Liberian junta leader (1957–1981)

Fallah Varney was a Liberian soldier and one of the leaders of the People's Redemption Council, the military junta that ruled the country after a 1980 coup d'état. Born on 7 April 1957 at Korniadu in Lofa County, Varney attended schools run by the Firestone plantation. After finishing high school at the Charlotte Tolbert Memorial Academy in 1972, he enlisted in the Armed Forces of Liberia in 1974. He was promoted from private to private first class in 1975 and to corporal in 1979.

In the wake of the 12 April coup, he took the rank of lieutenant colonel and became the secretary general of the People's Redemption Council, as well as chairing the PRC's commerce and transportation committee. Varney held office for less than a year: on 27 January 1981, he was driving a car on the highway between Monrovia and Paynesville when his vehicle was involved in a head-on collision. The inmates of nearby houses rushed to the vehicles, but he was dead by the time the first person reached his car. Two days later, his body was transferred from a funeral home to the Capitol Rotunda, where he lay in state for another two days. On 1 February, his body was flown back to Lofa County: a funeral was held at the Voinjama airfield, after which it was returned to Korniadu for burial. Doe chose Abraham Kollie, the PRC deputy speaker, to succeed Varney as secretary general.

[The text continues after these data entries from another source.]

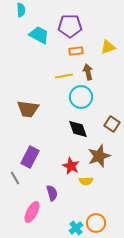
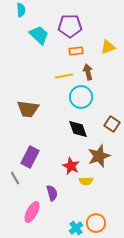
cyan trapezoid: rotated 15 degrees clockwise
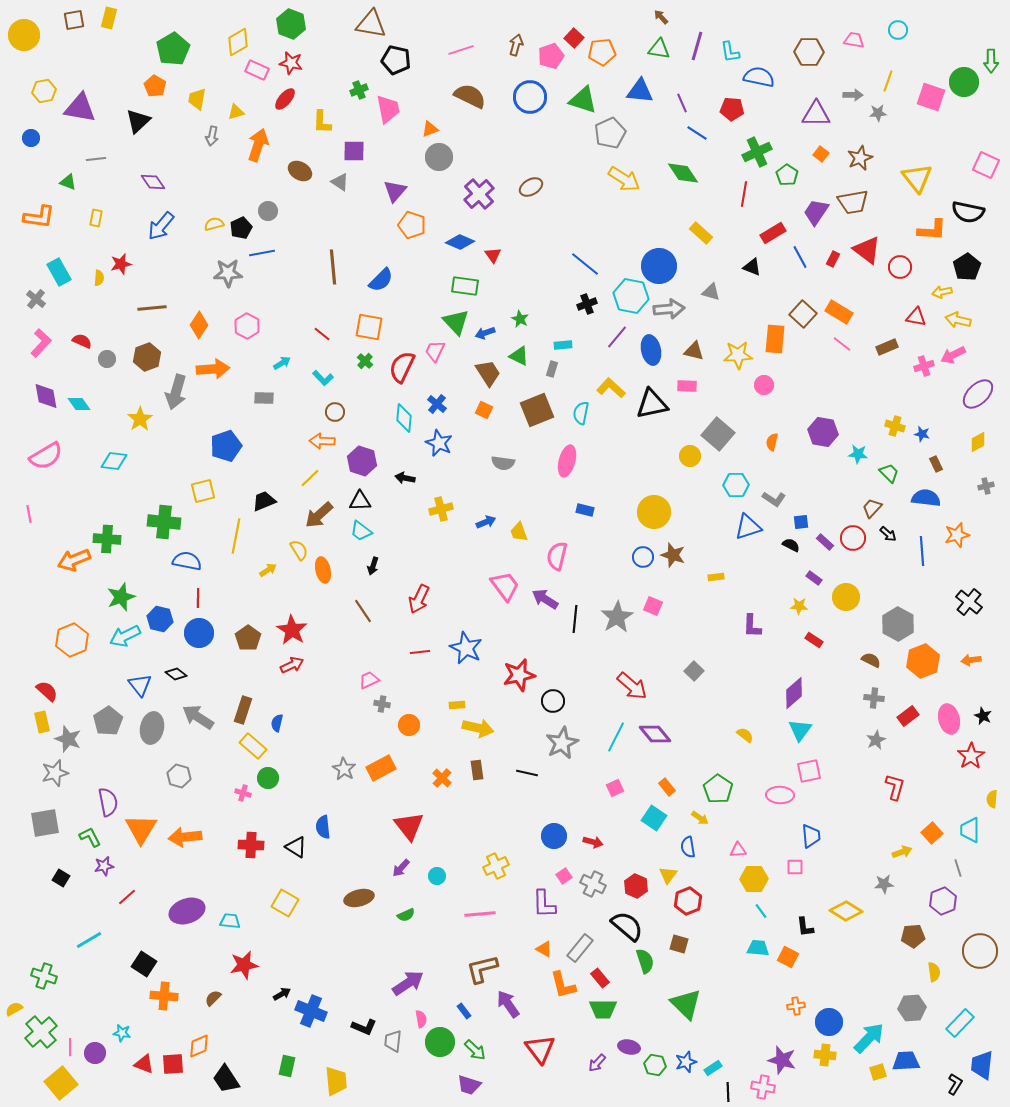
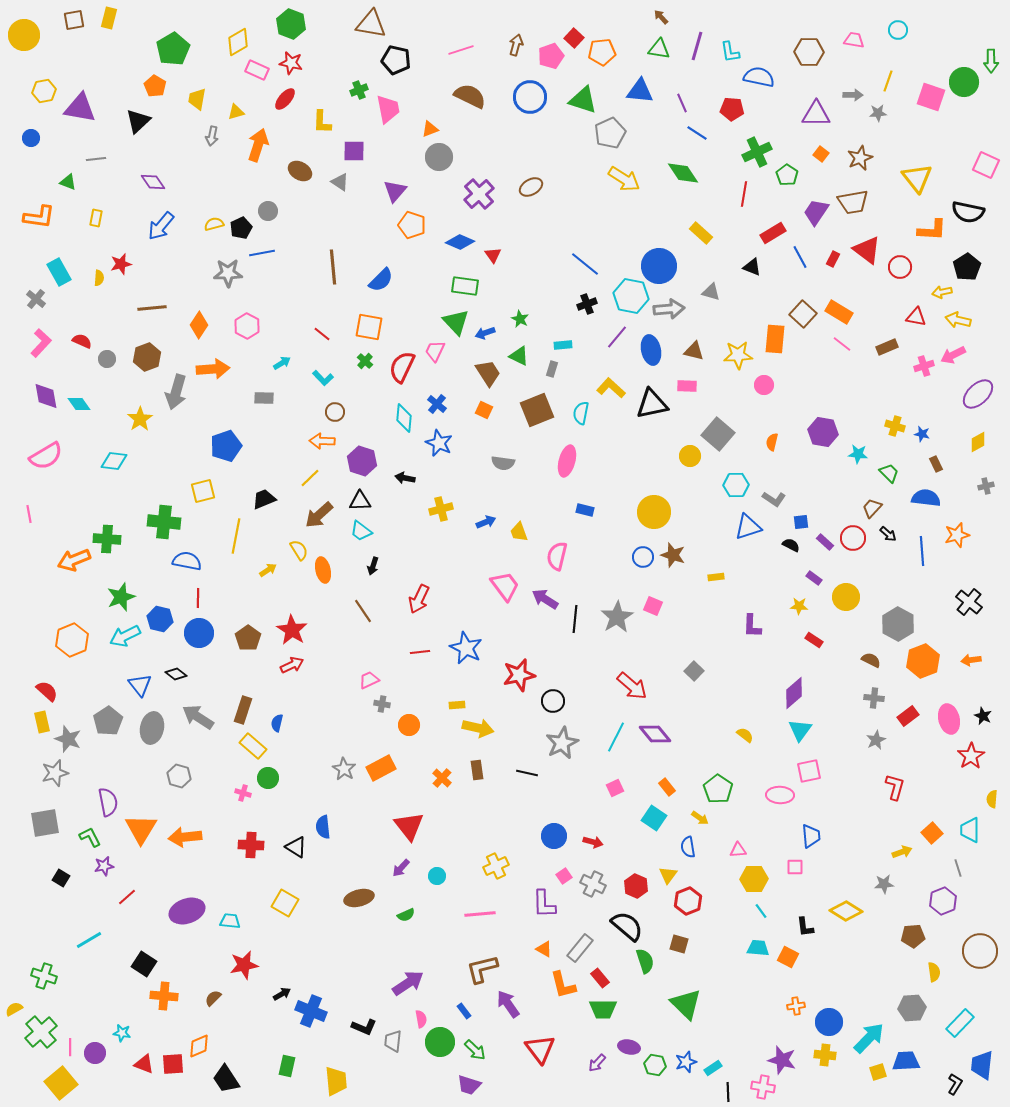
black trapezoid at (264, 501): moved 2 px up
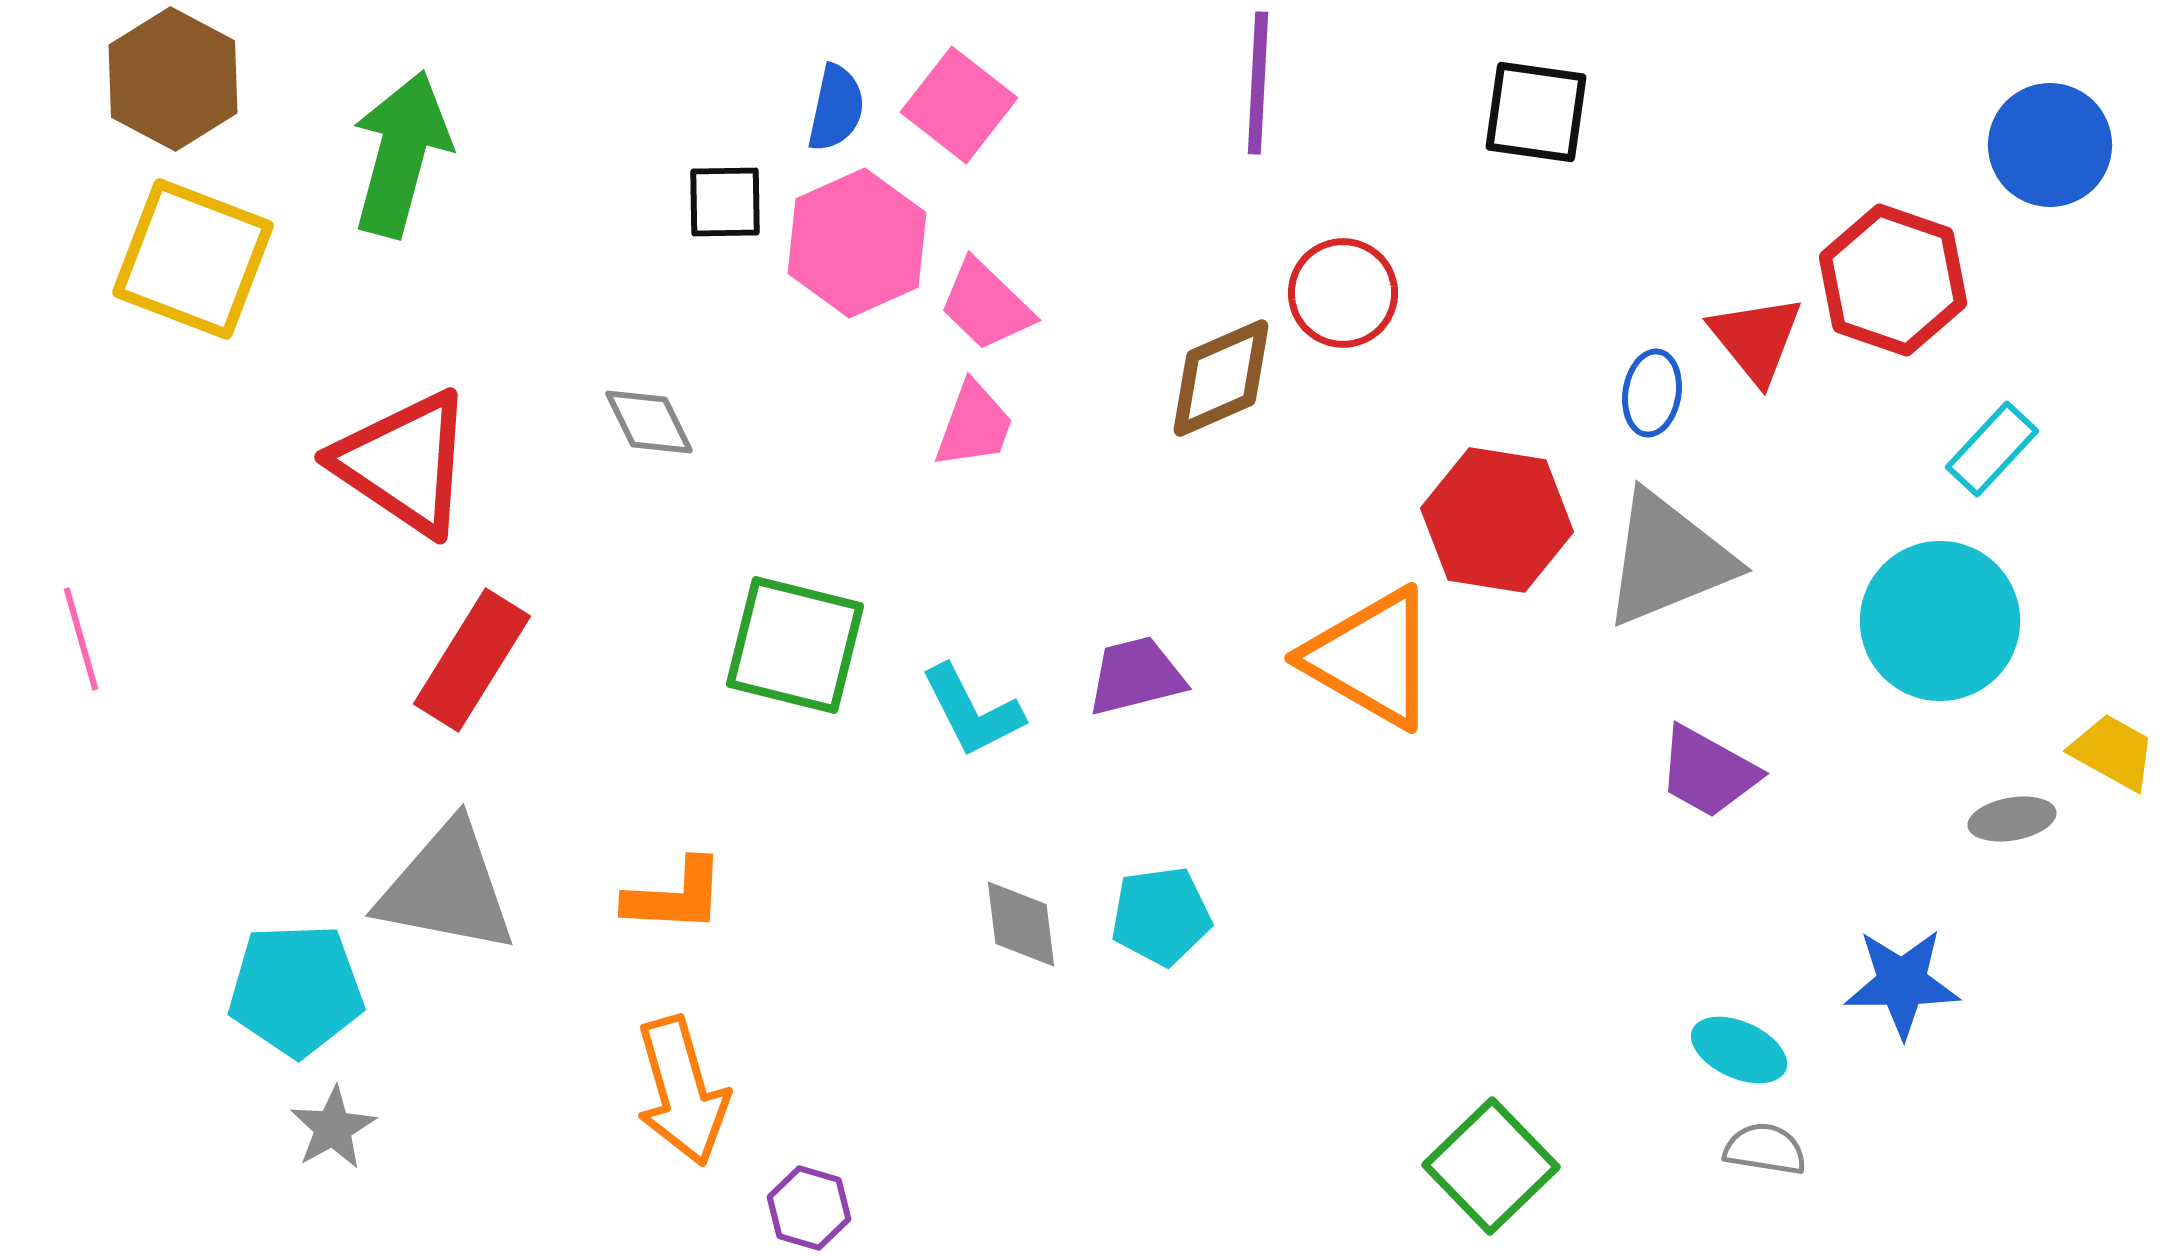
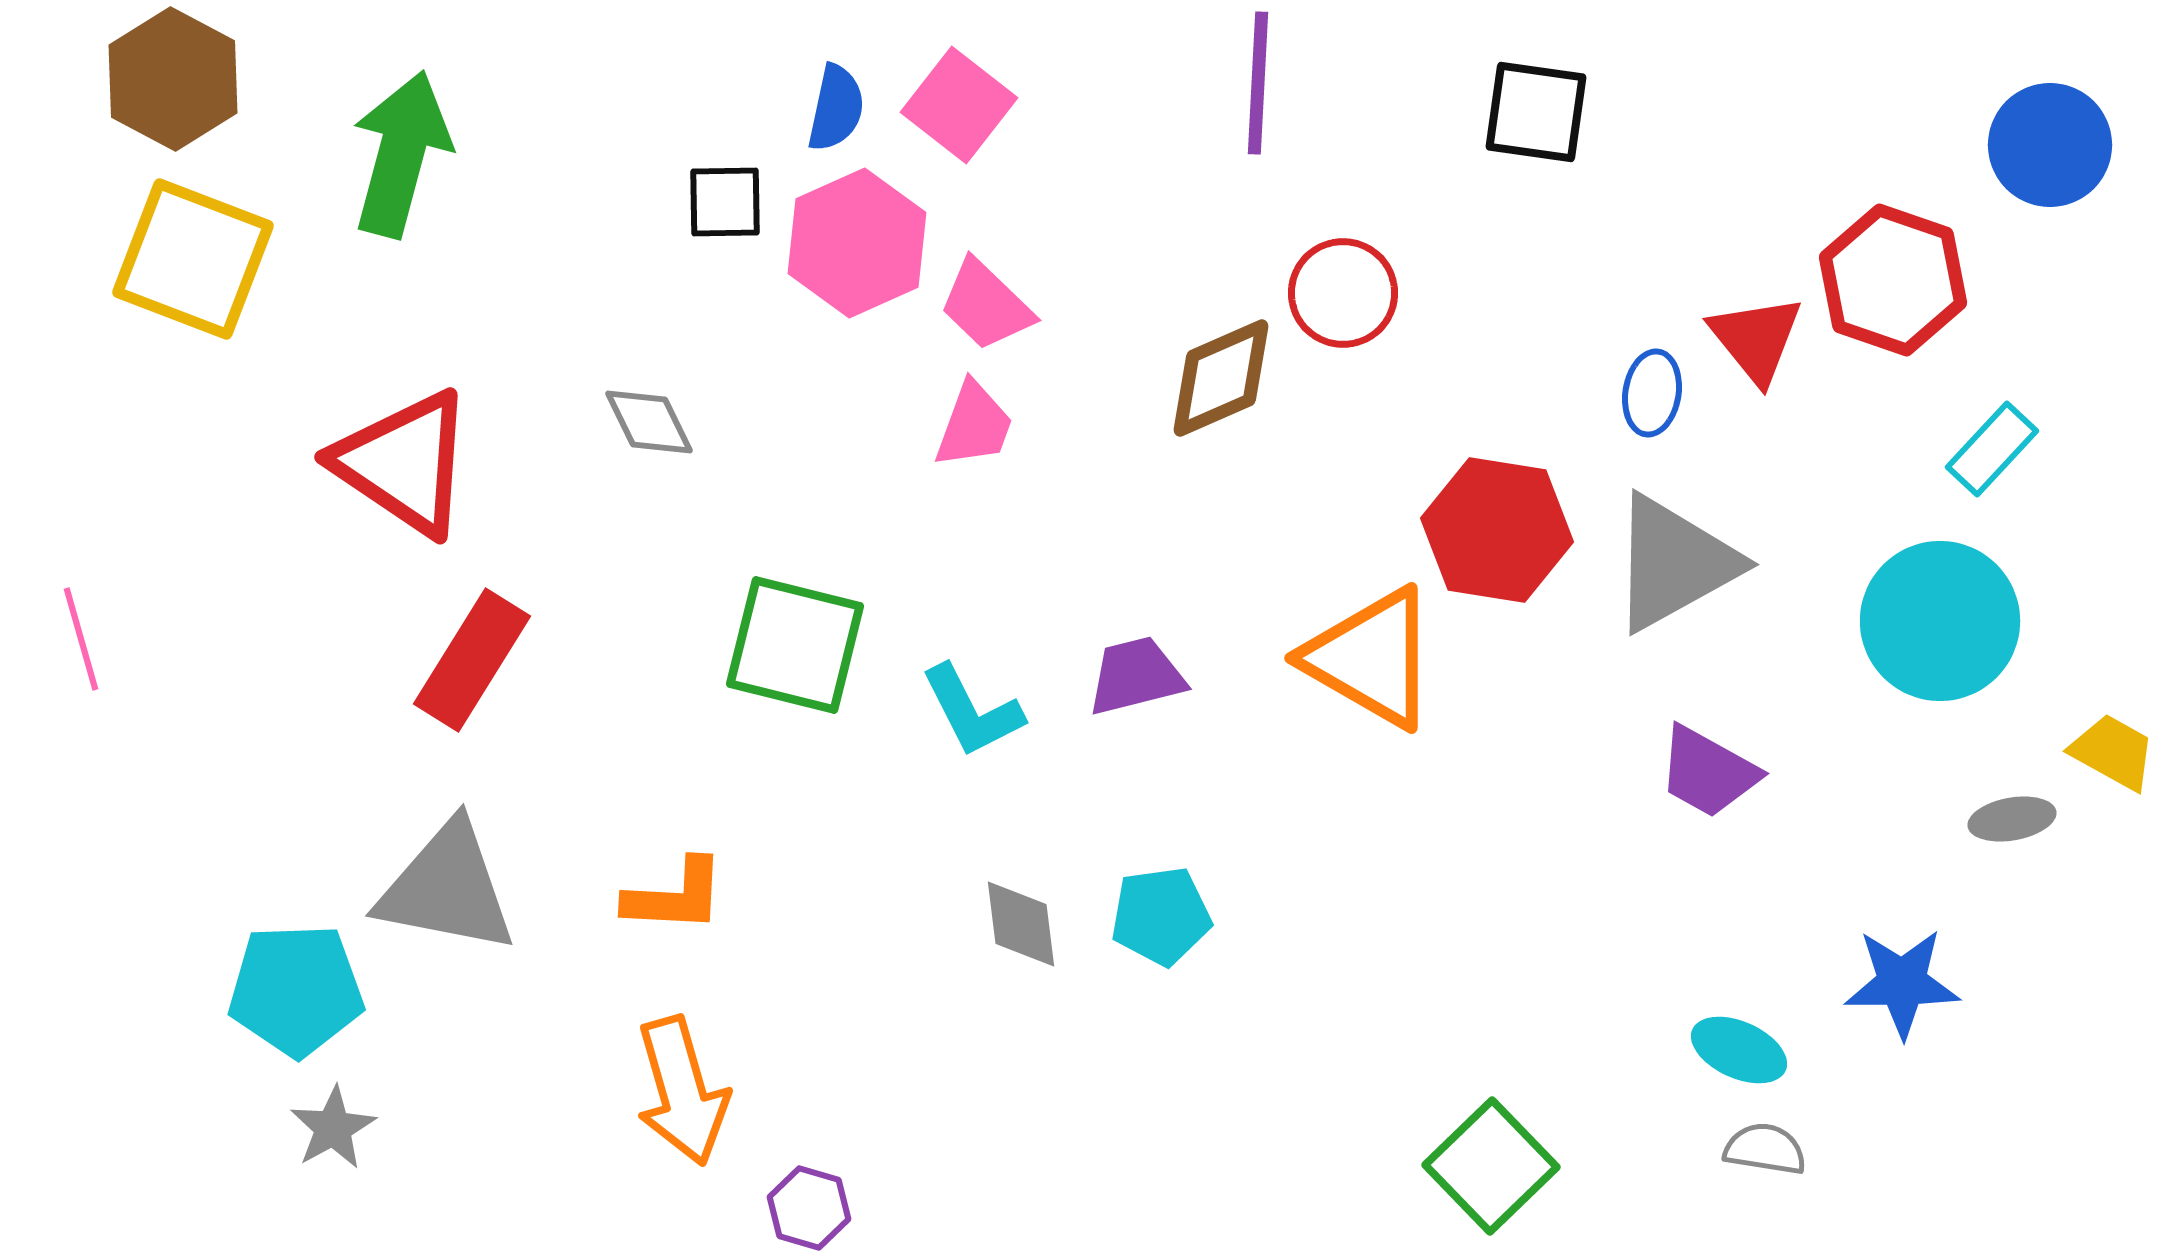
red hexagon at (1497, 520): moved 10 px down
gray triangle at (1668, 559): moved 6 px right, 4 px down; rotated 7 degrees counterclockwise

A member of the Episcopal Church of Liberia, Varney was married with two daughters. He was a grandson of a chieftain of the Kissi people and saw his participation in the PRC as an attempt to fight for the freedom of his ethnic group. Varney was buried in the Kolahun District, near his hometown of Korniadu. In 1983, Liberia issued a set of seven postage stamps celebrating the third anniversary of the coup; Varney was featured on the three-cent stamp in the set.